Disney agreed to buy Marvel (think Snow White meets Spider Man) in a $4 billion transaction. While it appears the deal has some interesting synergies, it is more important to note that a pick up in M&A activity is viewed as bullish by the market. In the oil services sector, Baker Hughes agreed to buy BJ Services.

Market Valuation
We periodically have included the thoughts of Al Lockwood, midcap manager, budding market strategist, friend of the firm, and all around smart guy. This week Al wrote “It is noteworthy that from a bottom-up perspective, it's becoming increasing difficult to find cheap stocks on an individual company basis.”

Accounting Chicanery
Courtesy of the Big Picture: “It appears that NZ Farming (NZX) ran into a little trouble with the regulators when they accidentally included the suggestion of “fudging depreciation” in their account statement:”



Whoops!

China
The Hang Seng fell in August for four straight weeks, ending the month down 22% and nearly 30% from its recent highs. China’s market has been a leader during the past nine months, beginning its recovery before most developed countries. We have cited questions about the pace and legitimacy of recovery in China, and it appears that these questions are beginning to concern investors.

The Dollar
Just so there is no confusion, we are bearish on the dollar for the intermediate and long term (think 2-7+ years). The chart below from Finviz.com shows the recovery in the Euro versus the dollar over the past six months. The long term debasement of our currency is borderline criminal, and will eventually be bullish for dollar based commodities (think oil) and negative for US savers and investors.



Municipal Heat
CNN reports that the light at the end of the recession tunnel is distant and dim for the nation's cities, according to a survey by the National League of Cities. While optimistic federal officials hint at an economic turnaround, city finance officers say the picture remains bleak for city governments. This is chiefly because a top source of municipal income, property tax revenue, tends to lag behind changes in the market. Because cities typically phase in property tax assessments, the full weight of declining real estate values in the past two years will not be felt by cities until 2010, 2011 and 2012, city officials say.
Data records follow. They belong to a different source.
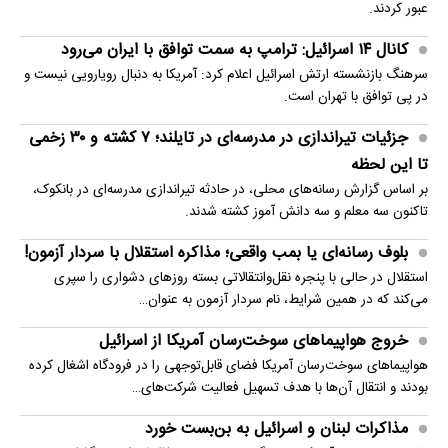
عبور کردند.
کانال ۱۴ اسرائیل: ترامپ به سمت توافق با ایران می‌رود
سرهنگ بازنشسته ارتش اسرائیل اعلام کرد: آمریکا به دنبال رویارویی نیست و
در پی توافق با تهران است.
جزئیات تیراندازی در مدرسه‌ای در تایلند؛ ۷ کشته و ۳۰ زخمی
تا این لحظه
بر اساس گزارش رسانه‌های محلی، در حادثه تیراندازی مدرسه‌ای در بانکوک،
تاکنون سه معلم و سه دانش آموز کشته شدند.
بلوف رسانه‌ای یا بمب واقعی؛ مذاکره استقلال با سردار آزمون!
استقلال در حالی با پنجره نقل‌وانتقالاتی بسته روزهای دشواری را سپری
می‌کند که در همین شرایط، نام سردار آزمون به عنوان…
خروج هواپیماهای سوخت‌رسان آمریکا از اسرائیل
هواپیماهای سوخت‌رسان آمریکا فضای قابل‌توجهی را در فرودگاه اشغال کرده
بودند و انتقال آن‌ها با هدف تسهیل فعالیت شرکت‌های…
مذاکرات لبنان و اسرائیل به بن‌بست خورد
The takeaway: Residents can expect cities to continue to cut municipal work forces, services and construction projects, while bumping up taxes and fees, experts say.

Bearish View
Recently David Rosenberg is sounding much more bearish than your author, quite an accomplishment. As he said in Barron’s this weekend “I’m not being purposely bearish. I view it as almost a public service.” He also said that “the scuttlebutt is that the cash-for-clunkers triggered an even greater rush of activity in August and that we will see 14.3 million (annualized) units of auto sales on the month, which would be the highest tally since April 2008 and a 27% MoM increase over July. But the folks at Edmunds.com are noting that sales towards the end of the month were tapering off towards an 8 million rate.”

Conclusion
The summer of the “staycation” has ended, and while we face a shortened post holiday week, the race to year end is in our sights. October and December typically include a fair amount of window dressing-October because it’s the year end of many mutual funds and December because it’s the year end for everyone else. September and October represent the last full trading months of the year as both November and December are shortened due to the holidays.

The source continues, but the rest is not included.